Transcribed page contents

========================================================================

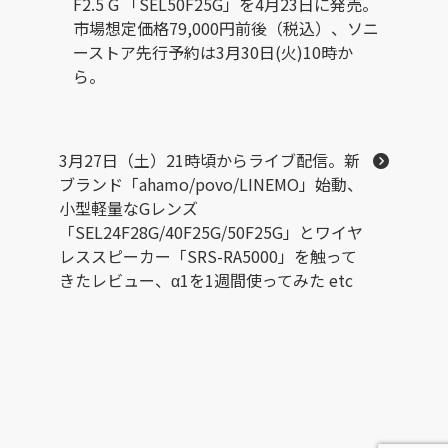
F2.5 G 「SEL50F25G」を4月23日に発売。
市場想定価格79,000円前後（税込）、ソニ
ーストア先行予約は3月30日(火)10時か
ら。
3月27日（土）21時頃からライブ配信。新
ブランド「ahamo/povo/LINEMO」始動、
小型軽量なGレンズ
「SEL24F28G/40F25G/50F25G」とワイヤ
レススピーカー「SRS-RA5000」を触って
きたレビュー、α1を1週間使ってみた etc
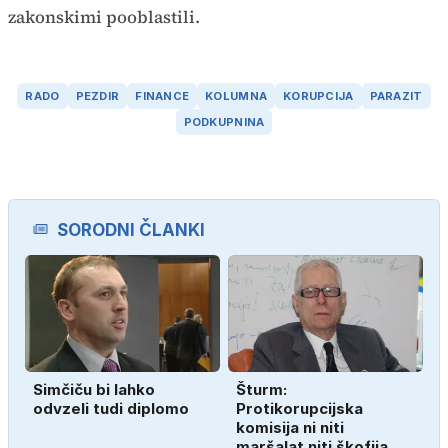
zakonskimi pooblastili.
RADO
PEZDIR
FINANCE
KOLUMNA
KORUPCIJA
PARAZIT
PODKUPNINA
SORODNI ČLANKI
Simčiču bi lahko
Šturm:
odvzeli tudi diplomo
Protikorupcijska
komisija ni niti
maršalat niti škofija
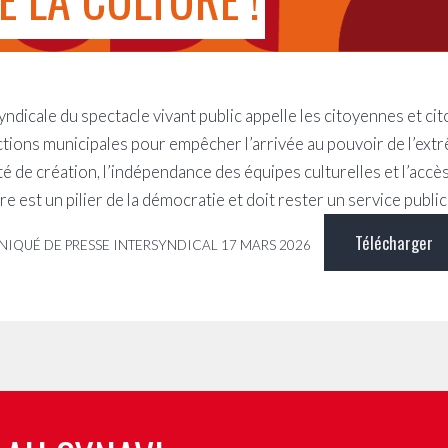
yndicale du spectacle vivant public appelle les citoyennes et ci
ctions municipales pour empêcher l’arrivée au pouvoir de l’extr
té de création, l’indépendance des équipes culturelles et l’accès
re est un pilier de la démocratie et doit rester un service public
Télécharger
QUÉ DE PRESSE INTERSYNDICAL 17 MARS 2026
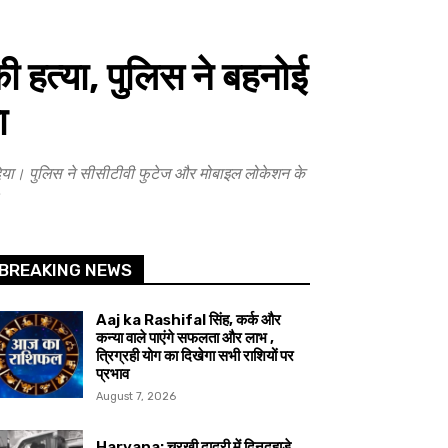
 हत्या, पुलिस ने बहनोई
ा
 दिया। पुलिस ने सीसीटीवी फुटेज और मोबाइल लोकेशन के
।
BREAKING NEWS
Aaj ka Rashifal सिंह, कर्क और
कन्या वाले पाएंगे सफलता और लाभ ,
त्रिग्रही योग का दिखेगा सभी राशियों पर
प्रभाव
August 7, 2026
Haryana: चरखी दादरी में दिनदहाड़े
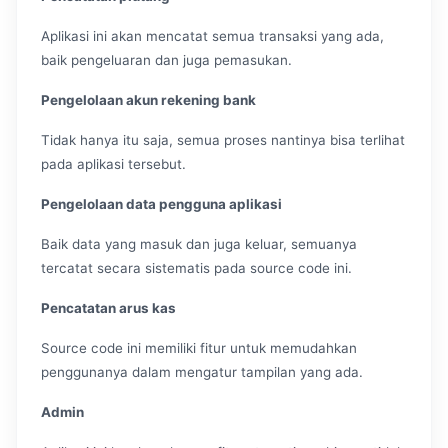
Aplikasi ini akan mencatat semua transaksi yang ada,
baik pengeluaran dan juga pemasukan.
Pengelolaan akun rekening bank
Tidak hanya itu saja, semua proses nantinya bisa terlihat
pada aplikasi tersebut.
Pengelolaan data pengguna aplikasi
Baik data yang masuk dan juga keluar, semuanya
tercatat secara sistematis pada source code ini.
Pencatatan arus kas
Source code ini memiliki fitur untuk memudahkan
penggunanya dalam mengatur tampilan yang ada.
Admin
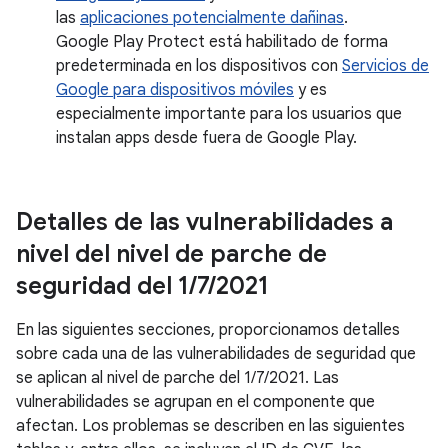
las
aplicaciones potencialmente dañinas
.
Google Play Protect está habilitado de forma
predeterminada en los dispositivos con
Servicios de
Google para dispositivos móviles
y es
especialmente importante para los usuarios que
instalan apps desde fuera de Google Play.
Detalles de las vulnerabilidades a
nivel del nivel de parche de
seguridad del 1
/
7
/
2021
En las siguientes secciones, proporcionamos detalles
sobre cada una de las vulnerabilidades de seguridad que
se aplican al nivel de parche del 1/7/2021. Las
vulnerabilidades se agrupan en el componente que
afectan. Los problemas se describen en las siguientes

========================================================================

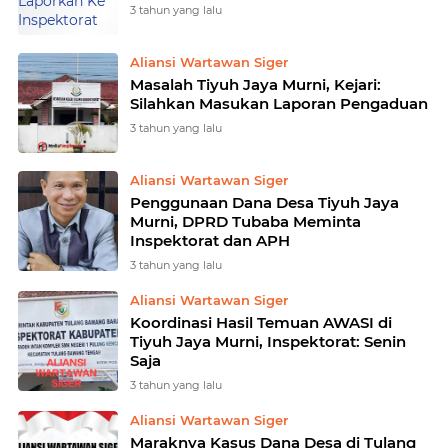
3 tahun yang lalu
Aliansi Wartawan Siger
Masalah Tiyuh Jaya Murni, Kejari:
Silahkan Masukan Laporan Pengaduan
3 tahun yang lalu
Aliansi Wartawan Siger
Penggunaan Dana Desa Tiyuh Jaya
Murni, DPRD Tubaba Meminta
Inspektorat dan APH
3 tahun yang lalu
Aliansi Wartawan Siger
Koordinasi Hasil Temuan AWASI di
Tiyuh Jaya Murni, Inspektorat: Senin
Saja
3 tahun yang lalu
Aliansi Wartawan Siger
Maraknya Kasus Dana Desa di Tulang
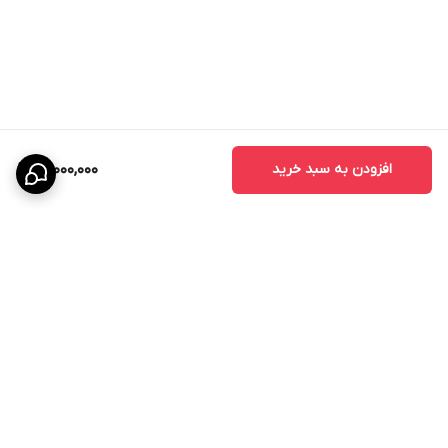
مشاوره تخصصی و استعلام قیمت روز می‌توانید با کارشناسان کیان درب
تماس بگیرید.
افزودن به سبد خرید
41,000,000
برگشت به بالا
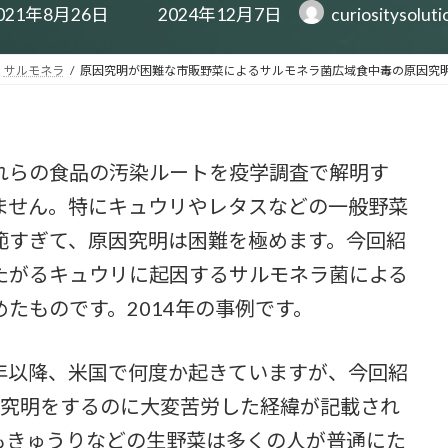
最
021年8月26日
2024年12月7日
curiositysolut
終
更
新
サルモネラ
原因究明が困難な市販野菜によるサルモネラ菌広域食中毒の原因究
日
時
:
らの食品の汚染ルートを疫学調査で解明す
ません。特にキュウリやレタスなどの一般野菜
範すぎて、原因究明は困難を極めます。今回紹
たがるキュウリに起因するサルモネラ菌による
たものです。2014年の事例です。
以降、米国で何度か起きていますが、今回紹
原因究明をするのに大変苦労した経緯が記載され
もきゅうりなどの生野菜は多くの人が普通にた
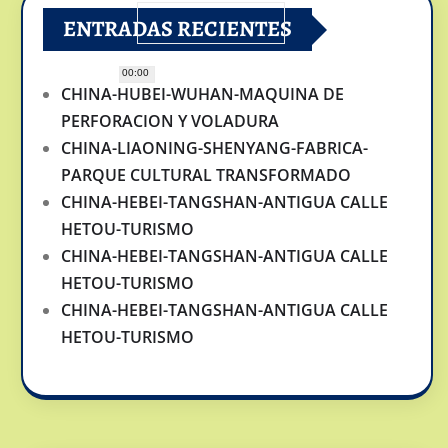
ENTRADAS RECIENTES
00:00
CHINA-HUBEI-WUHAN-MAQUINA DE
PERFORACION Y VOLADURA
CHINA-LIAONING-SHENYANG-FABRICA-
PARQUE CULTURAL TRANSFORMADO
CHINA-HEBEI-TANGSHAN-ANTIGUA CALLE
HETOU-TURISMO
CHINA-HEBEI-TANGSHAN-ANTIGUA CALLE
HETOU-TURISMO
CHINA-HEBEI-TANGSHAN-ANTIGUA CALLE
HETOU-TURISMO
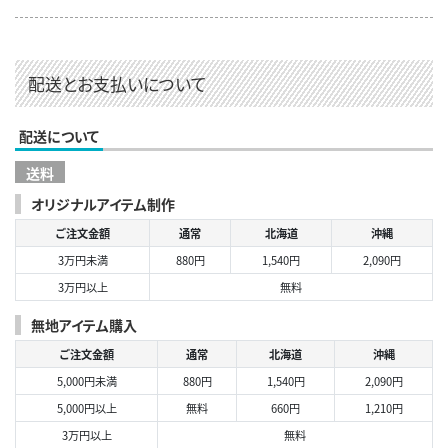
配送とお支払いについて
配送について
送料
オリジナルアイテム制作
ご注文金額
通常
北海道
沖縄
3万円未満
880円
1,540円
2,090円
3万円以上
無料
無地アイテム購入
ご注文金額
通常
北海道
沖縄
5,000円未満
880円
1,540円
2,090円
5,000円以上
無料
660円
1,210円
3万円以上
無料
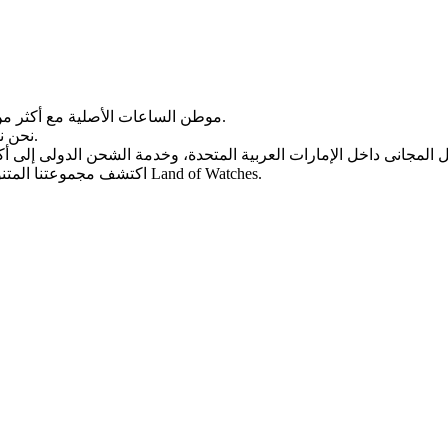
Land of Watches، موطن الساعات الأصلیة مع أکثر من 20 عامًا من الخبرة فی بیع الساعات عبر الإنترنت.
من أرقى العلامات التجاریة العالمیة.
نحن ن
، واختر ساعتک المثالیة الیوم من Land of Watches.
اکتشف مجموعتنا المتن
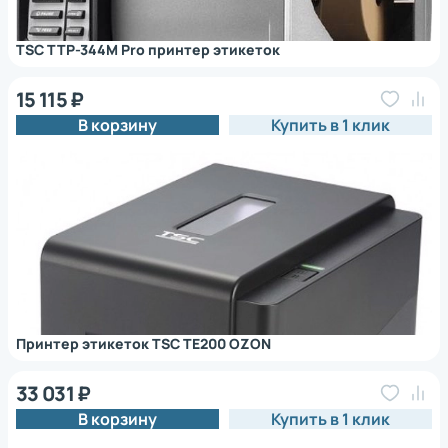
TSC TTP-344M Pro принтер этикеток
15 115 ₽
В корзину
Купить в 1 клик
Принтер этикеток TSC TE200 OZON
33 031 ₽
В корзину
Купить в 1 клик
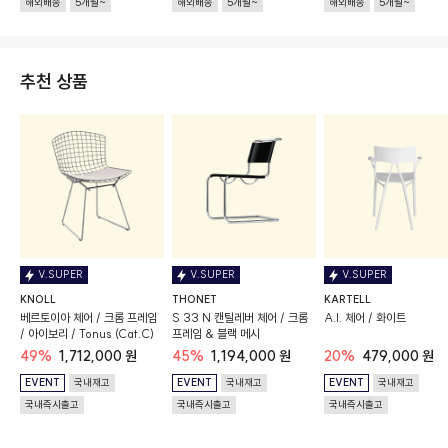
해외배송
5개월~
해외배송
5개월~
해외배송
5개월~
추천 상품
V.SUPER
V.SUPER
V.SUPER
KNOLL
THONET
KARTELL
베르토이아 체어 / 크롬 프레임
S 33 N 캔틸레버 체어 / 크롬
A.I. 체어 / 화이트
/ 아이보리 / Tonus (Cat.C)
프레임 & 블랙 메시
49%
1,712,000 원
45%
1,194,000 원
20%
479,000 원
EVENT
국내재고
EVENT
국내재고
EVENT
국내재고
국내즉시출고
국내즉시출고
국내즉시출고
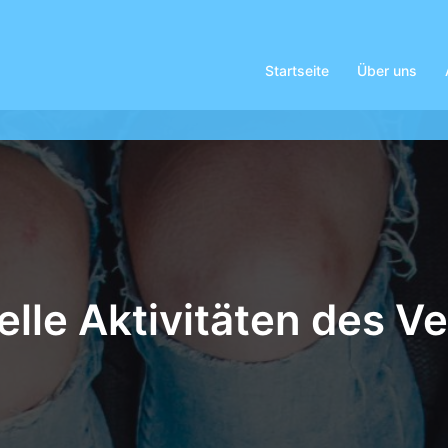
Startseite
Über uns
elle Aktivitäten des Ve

========================================================================

ABOUT THIS EXERCISE:
Could you filter the entries above for lines holding the string "Desa" and copy them?

FINISHED TASK:
Penggunaan Dana Desa Tiyuh Jaya
Maraknya Kasus Dana Desa di Tulang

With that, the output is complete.